_EXERCISE BRIEF_. Go through the listing and return every line with "Ritchie" in it.

_EXTRACTED DATA_.

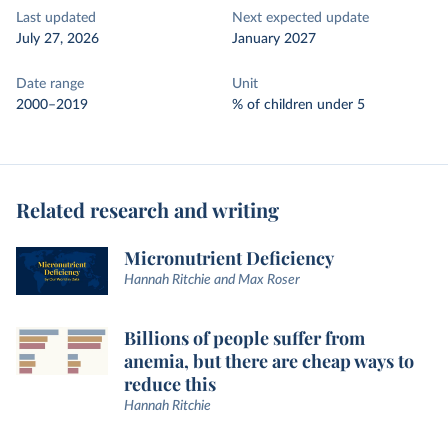
Last updated
Next expected update
July 27, 2026
January 2027
Date range
Unit
2000–2019
% of children under 5
Related research and writing
Micronutrient Deficiency
Hannah Ritchie and Max Roser
Billions of people suffer from
anemia, but there are cheap ways to
reduce this
Hannah Ritchie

_EXERCISE RESULT_.
Hannah Ritchie and Max Roser
Hannah Ritchie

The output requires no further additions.